Page 54 of Wolf's Gambit

Pack laws forbade any wolf to shift in front of humans, but I was dying.

And I was no longer pack.

She came forward. I felt my eyes shift to the low, icy glow of my wolf, and I saw Bullet’s fear right before I shifted, and my jaws snapped around his friend’s neck as my human awareness was pushed back.

Pushing the hair out of our eyes, we ignored the stickiness of blood that coated her hands and arms. Naked, we walked up to the man face down on the ground.

We felt vacant. Disoriented. Strange.

Looking down at him, we watched as he pulled himself along on his belly, whimpering with pain as he tried to crawl away from the horror behind him.

His two companions were dead. Their body parts were strewn around the area beside their truck.

We had left this one until last.

“Where are you going?” we taunted the man as we crouched at his side. “I thought you wanted to play?”

He was weeping. We watched him as he pressed his forehead to the wet ground and started mumbling. Leaning into him, we listened.

“You’re…praying?” Standing, we laughed, raising our arms out to the sides. “Are you listening to him?” We shouted at the sky.

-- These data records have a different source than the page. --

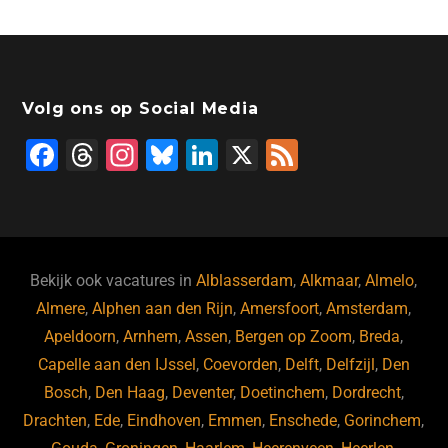
Volg ons op Social Media
F
T
In
Bl
Li
X
F
a
hr
st
u
n
e
c
e
a
e
k
e
e
a
gr
s
e
d
b
d
a
ky
dI
Bekijk ook vacatures in
Alblasserdam
,
Alkmaar
,
Almelo
,
o
s
m
n
Almere
,
Alphen aan den Rijn
,
Amersfoort
,
Amsterdam
,
Apeldoorn
,
Arnhem
,
Assen
,
Bergen op Zoom
,
Breda
,
o
Capelle aan den IJssel
,
Coevorden
,
Delft
,
Delfzijl
,
Den
k
Bosch
,
Den Haag
,
Deventer
,
Doetinchem
,
Dordrecht
,
Drachten
,
Ede
,
Eindhoven
,
Emmen
,
Enschede
,
Gorinchem
,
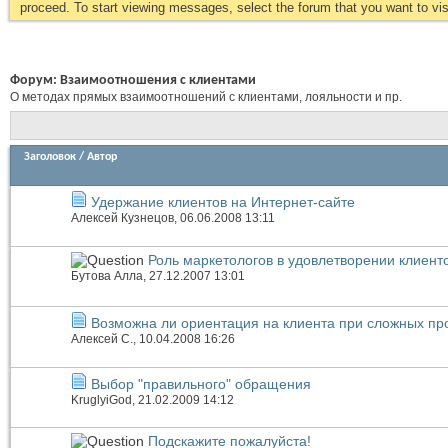
proceed. To start viewing messages, select the forum that you want to visi
Форум:
Взаимоотношения с клиентами
О методах прямых взаимоотношений с клиентами, лояльности и пр.
Заголовок
/
Автор
Удержание клиентов на Интернет-сайте
Алексей Кузнецов
, 06.06.2008 13:11
Роль маркетологов в удовлетворении клиент
Бутова Алла
, 27.12.2007 13:01
Возможна ли ориентация на клиента при сложных пр
Алексей С.
, 10.04.2008 16:26
Выбор "правильного" обращения
KruglyiGod
, 21.02.2009 14:12
Подскажите пожалуйста!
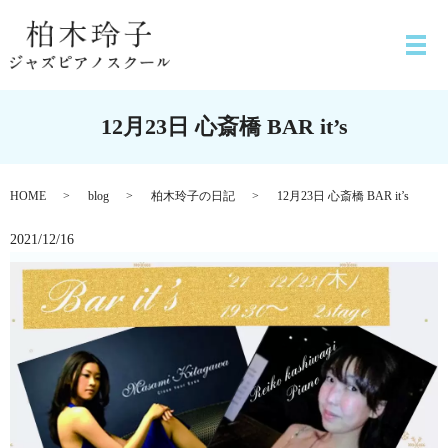
12月23日 心斎橋 BAR it’s
HOME
blog
柏木玲子の日記
12月23日 心斎橋 BAR it’s
2021/12/16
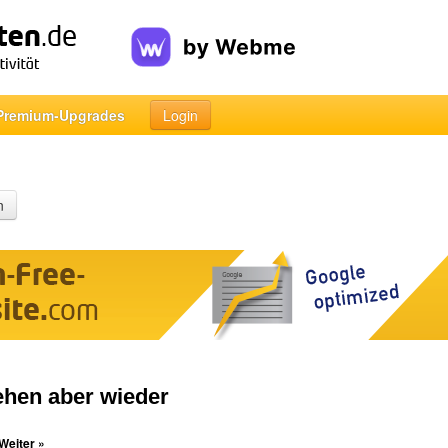
Premium-Upgrades
Login
n
ehen aber wieder
Weiter »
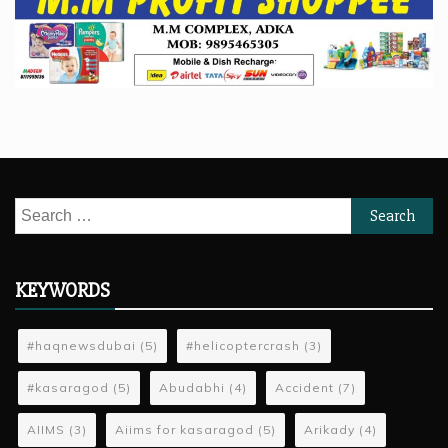
Search
for:
KEYWORDS
#haqnewsdubai
(5)
#helicoptercrash
(3)
#kasaragod
(5)
Abudabhi
(4)
Accident
(7)
AIIMS
(3)
Aiims for kasaragod
(5)
Arikady
(4)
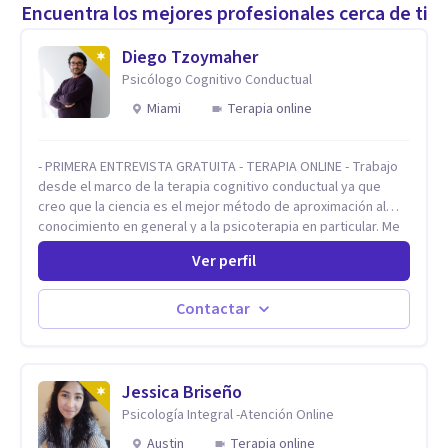
Encuentra los mejores profesionales cerca de ti
Diego Tzoymaher
Psicólogo Cognitivo Conductual
Miami
Terapia online
- PRIMERA ENTREVISTA GRATUITA - TERAPIA ONLINE - Trabajo
desde el marco de la terapia cognitivo conductual ya que
creo que la ciencia es el mejor método de aproximación al
conocimiento en general y a la psicoterapia en particular. Me
interesan los procesos de cambio conductual por los que una
Ver perfil
persona pueda alcanzar sus objetivos, transitando,
aceptando y modificando sus patrones cognitivos y
emocionales. Abordo patologías específicas como trastornos
Contactar
de ansiedad y del ánimo, y también crisis vitales y procesos
de crecimiento personal.
Jessica Briseño
Psicología Integral -Atención Online
Austin
Terapia online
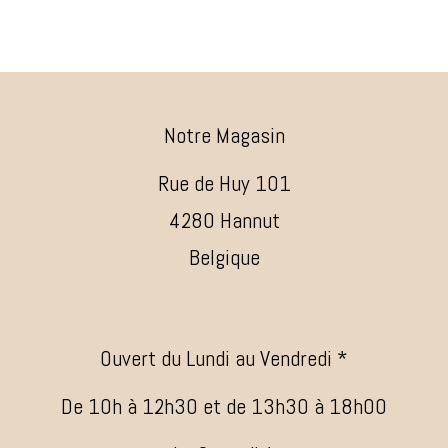
Notre Magasin
Rue de Huy 101
4280 Hannut
Belgique
Ouvert du Lundi au Vendredi *
De 10h à 12h30 et de 13h30 à 18h00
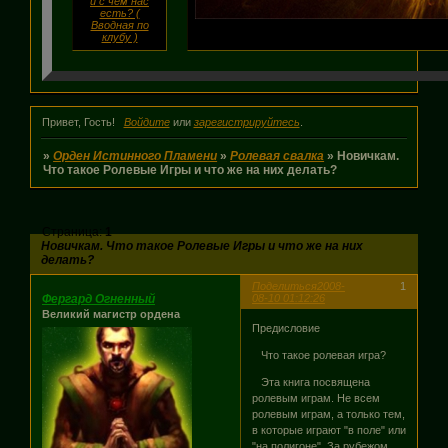
и с чем нас
есть? (
Вводная по
клубу )
Привет, Гость!
Войдите
или
зарегистрируйтесь
.
»
Орден Истинного Пламени
»
Ролевая свалка
»
Новичкам.
Что такое Ролевые Игры и что же на них делать?
Страница:
1
Новичкам. Что такое Ролевые Игры и что же на них
делать?
Поделиться
2008-
1
Фергард Огненный
08-10 01:12:26
Великий магистр ордена
Предисловие
Что такое ролевая игра?
Эта книга посвящена
ролевым играм. Не всем
ролевым играм, а только тем,
в которые играют "в поле" или
"на полигоне". За рубежом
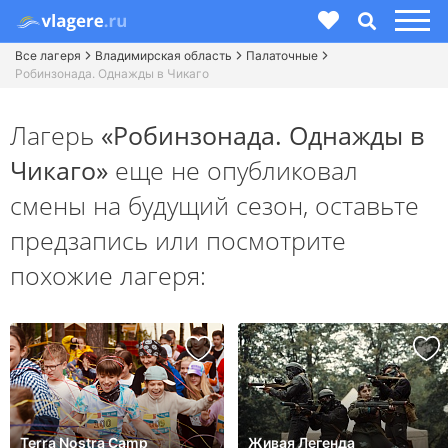
Все лагеря
Владимирская область
Палаточные
Робинзонада. Однажды в Чикаго
Лагерь
«Робинзонада. Однажды в
Чикаго»
еще не опубликовал
смены на будущий сезон,
оставьте
предзапись или посмотрите
похожие лагеря:
Terra Nostra Camp
Живая Легенда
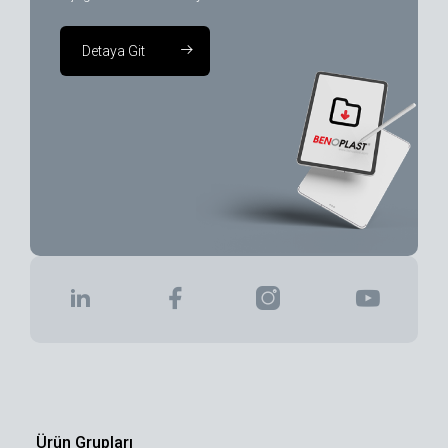
Detaya Git
Ürün Grupları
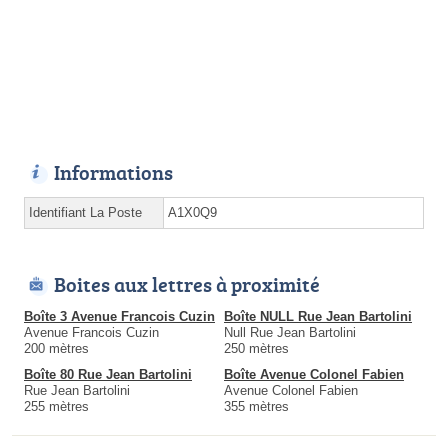
Informations
Identifiant La Poste
A1X0Q9
Boites aux lettres à proximité
Boîte 3 Avenue Francois Cuzin
Boîte NULL Rue Jean Bartolini
Avenue Francois Cuzin
Null Rue Jean Bartolini
200 mètres
250 mètres
Boîte 80 Rue Jean Bartolini
Boîte Avenue Colonel Fabien
Rue Jean Bartolini
Avenue Colonel Fabien
255 mètres
355 mètres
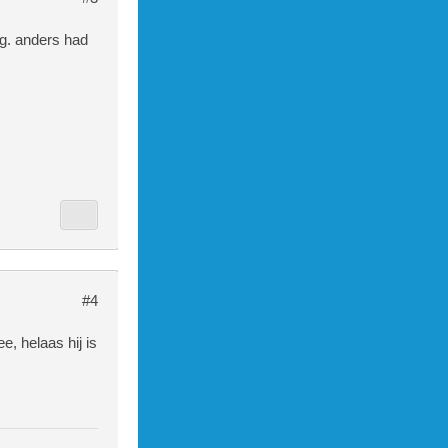
ig. anders had
#4
, helaas hij is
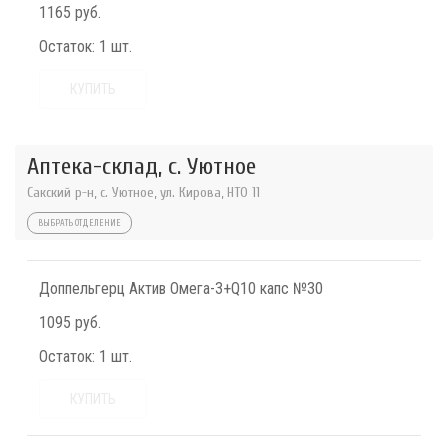
1165 руб.
Остаток:
1 шт.
КУПИТЬ
Аптека-склад, с. Уютное
Сакский р-н, с. Уютное, ул. Кирова, НТО 11
ВЫБРАТЬ ОТДЕЛЕНИЕ
Доппельгерц Актив Омега-3+Q10 капс №30
1095 руб.
Остаток:
1 шт.
КУПИТЬ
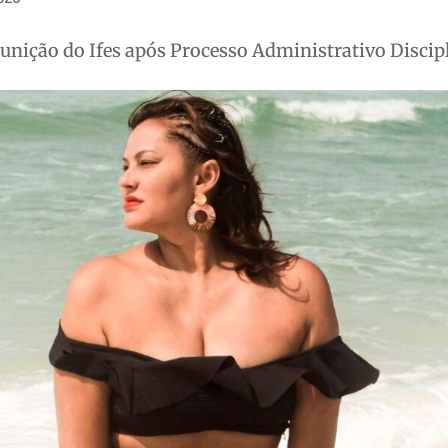
unição do Ifes após Processo Administrativo Discip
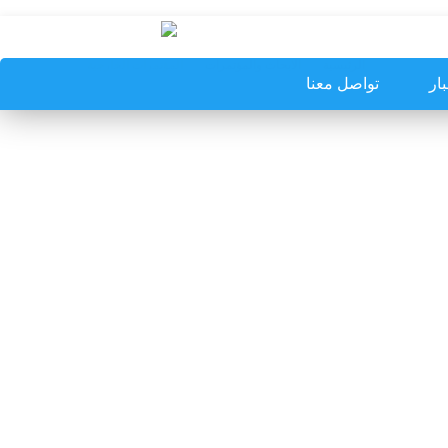
الرئيسية
الابحاث والمؤتمرات
المؤتمرات الخارجية
بار
تواصل معنا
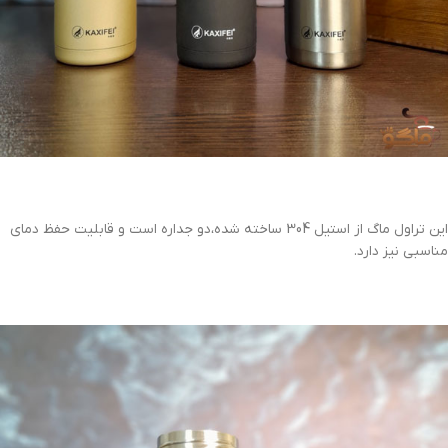
این تراول ماگ از استیل 304 ساخته شده،دو جداره است و قابلیت حفظ دمای
مناسبی نیز دارد.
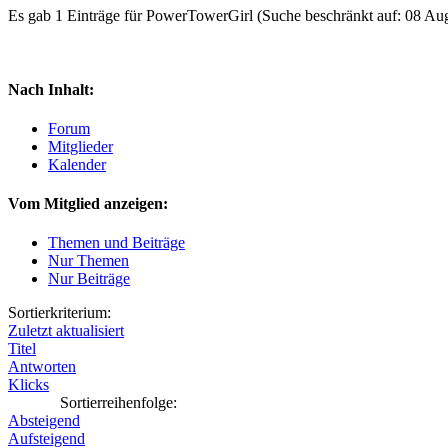
Es gab 1 Einträge für PowerTowerGirl
(Suche beschränkt auf: 08 Au
Nach Inhalt:
Forum
Mitglieder
Kalender
Vom Mitglied anzeigen:
Themen und Beiträge
Nur Themen
Nur Beiträge
Sortierkriterium:
Zuletzt aktualisiert
Titel
Antworten
Klicks
Sortierreihenfolge:
Absteigend
Aufsteigend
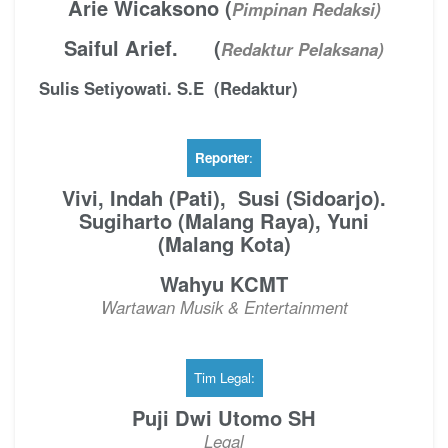
Arie Wicaksono (
Pimpinan Redaksi)
Saiful Arief. (
Redaktur Pelaksana)
Sulis Setiyowati. S.E (Redaktur)
Reporter
:
Vivi, Indah (Pati), Susi
(Sidoarjo).
Sugiharto (Malang Raya), Yuni
(Malang Kota)
Wahyu KCMT
Wartawan Musik & Entertainment
Tim Legal:
Puji Dwi Utomo SH
Legal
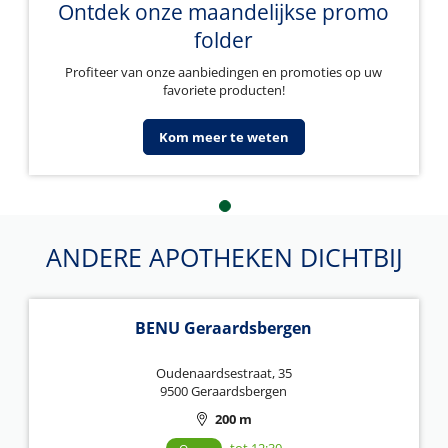
Ontdek onze maandelijkse promo
folder
Profiteer van onze aanbiedingen en promoties op uw
favoriete producten!
Kom meer te weten
ANDERE APOTHEKEN DICHTBIJ
BENU Geraardsbergen
Oudenaardsestraat, 35
9500 Geraardsbergen
200 m
tot 12:30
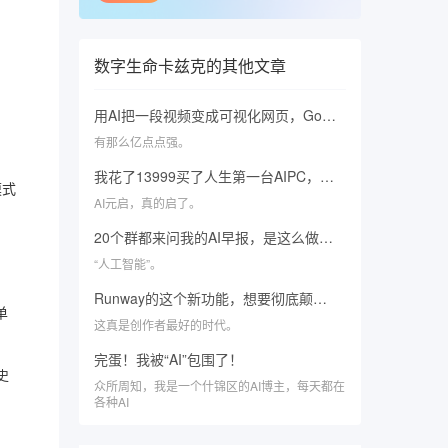
数字生命卡兹克
的其他文章
用AI把一段视频变成可视化网页，Google的新模型又卷飞了。
有那么亿点点强。
我花了13999买了人生第一台AIPC，然后把你想知道的全测了
模式
AI元启，真的启了。
20个群都来问我的AI早报，是这么做的。
“人工智能”。
Runway的这个新功能，想要彻底颠覆动捕行业。
单
这真是创作者最好的时代。
完蛋！我被“AI”包围了！
史
众所周知，我是一个什锦区的AI博主，每天都在
各种AI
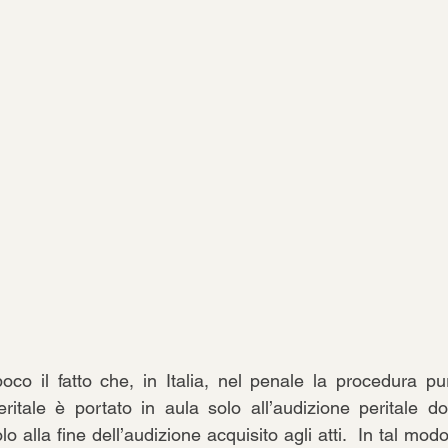
co il fatto che, in Italia, nel penale la procedura pu
eritale è portato in aula solo all’audizione peritale d
 alla fine dell’audizione acquisito agli atti.  In tal modo 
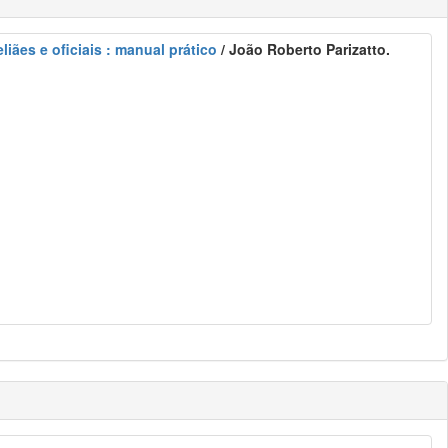
liães e oficiais : manual prático
/ João Roberto Parizatto.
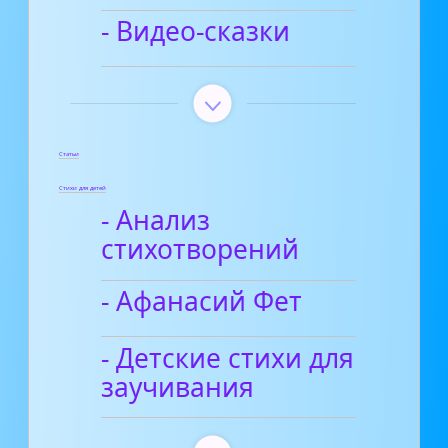
- Видео-сказки
Статьи
Стихи для детей
- Анализ
стихотворений
- Афанасий Фет
- Детские стихи для
заучивания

Then looking back down at the man, we shook our head. “We don’t think your God is listening,” we mocked him.

Kicking the man’s side, the force of our kick knocked him onto his side. We crouched again. “Would you have listened to her?” we asked him. Our naked body was covered in blood. Not ours, though. “Tell me, Bullet, would she have been given the mercy you now beg for?”

“Please.”

“Please?” We tilted our head as we looked at him. We saw his fear, but under it all, we saw his hate. “No, Bullet, she wouldn’t have been given mercy,” we told him bitterly. “And we give none.”

Daylight woke me.

Pushing myself up into a sitting position, the smell of rotting flesh assaulted my nostrils first. With my arm across my face, covering my nose and mouth, I stood, not noticing the dried blood until I stepped forward.

Horrified at what lay in front of me, I stumbled back a step.

“Luna, help me…” With wide eyes, I tried to take it all in. The black truck was covered in blood. Inside and out. Dismembered body parts lay around it. “Goddess, no,” I whispered as I forced my legs to move.

With tentative steps, I inched closer. A glance at what was left of Bullet made my stomach churn. Tears flooded my eyes as I looked at the carnage I’d created.

My body stilled as I heard traffic in the distance. Panic forced me into action. Running to the bodies, I searched them until I found a lighter, fighting back sobs as I did. Trying not to look too closely at what I’d done, I pulled the dead to the truck until they were in a pile.

Uncovering the back of the truck, I grabbed two overnight bags. Finding rope, handcuffs, and weapons of torture in the first one, I tossed it aside in disgust. The second bag had clothing. With gritted teeth, I pulled out a pair of sweats and a T-shirt. I needed something to wear, but the thought of wearing anything of theirs turned my stomach, so I dropped the clothing on the ground. I’d rather be naked.

Standing back, I searched for the gas tank. Urging my wolf forward, I bit back the pain as I forced her claws to come out of my human hand. One swipe and I punctured the tank, the sharp-smelling liquid burning my nose. When it touched the first of the dead, I dropped the lighter and ran back to the safety of the woods.

The fire caught their clothes quicker than I thought, and then the explosion shattered the morning air.

I watched it burn the truck and the dead, and then when the sirens pierced the air, I shifted as I turned to the woods and ran.

Ran from the death and the knowledge I’d killed three humans.

My wolf released her hold on me when deep snow covered the ground. For weeks, I’d been in my wolf form, and the horror of that autumn morning was still fresh in my mind. Over the weeks I’d been under her control, we’d traveled high into the Rockies, and waking up in a semi-sheltered cave high in the mountains, naked and freezing, was enough to bring anyone’s awareness into focus.

Looking around the den she had made, I took in the sight of animal bones and tufts of fur scattered about, causing me to frown. I felt like an unimpressed parent as they surveyed their child’s room after telling them to tidy it. My wolf was messy, and it kind of pissed me off.

Slowly, carefully, I checked my body—a faint silver line on my shoulder, a similar one on my right thigh. Reliving the feel of the bullets as they tore into my skin, I turned my leg and looked at my left calf. A silver scar looked back at me.

It fit that they marked me on the surface as well as under my skin for the events that happened the night Bullet came for me. I remembered little, but I’d seen the evidence of her rage when I woke, and I knew the sight would haunt me for a long time.

Swallowing hard, I pushed my hair back, noticing it was white-blonde once more. Approaching the mouth of her den, I looked out into the white world beyond. The snow wasn’t as deep as I thought, but it was cold, and my human body wouldn’t survive for long. I needed clothes, and for clothes, I needed humans.